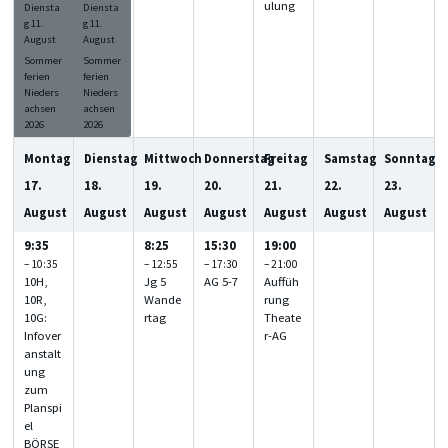
ulung
Diensta
Diensta
g
11.
g
11.
August
August
Sommer
Sommer
ferien
ferien
Nieders
Nieders
achsen
achsen
2026
2026
Montag
Dienstag
Mittwoch
Donnerstag
Freitag
Samstag
Sonntag
17.
18.
19.
20.
21.
22.
23.
August
August
August
August
August
August
August
9:35
8:25
15:30
19:00
– 10:35
– 12:55
– 17:30
– 21:00
10H,
Jg 5
AG 5-7
Auffüh
10R,
Wande
rung
10G:
rtag
Theate
Infover
r-AG
anstalt
ung
zum
Planspi
el
BÖRSE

════════════════════

What is needed is an exact reprint of every entry, pictures excluded.

• _Output for this task_
ulung
Diensta
Diensta
g
11.
g
11.
August
August
Sommer
Sommer
ferien
ferien
Nieders
Nieders
achsen
achsen
2026
2026
Montag
Dienstag
Mittwoch
Donnerstag
Freitag
Samstag
Sonntag
17.
18.
19.
20.
21.
22.
23.
August
August
August
August
August
August
August
9:35
8:25
15:30
19:00
– 10:35
– 12:55
– 17:30
– 21:00
10H,
Jg 5
AG 5-7
Auffüh
10R,
Wande
rung
10G:
rtag
Theate
Infover
r-AG
anstalt
ung
zum
Planspi
el
BÖRSE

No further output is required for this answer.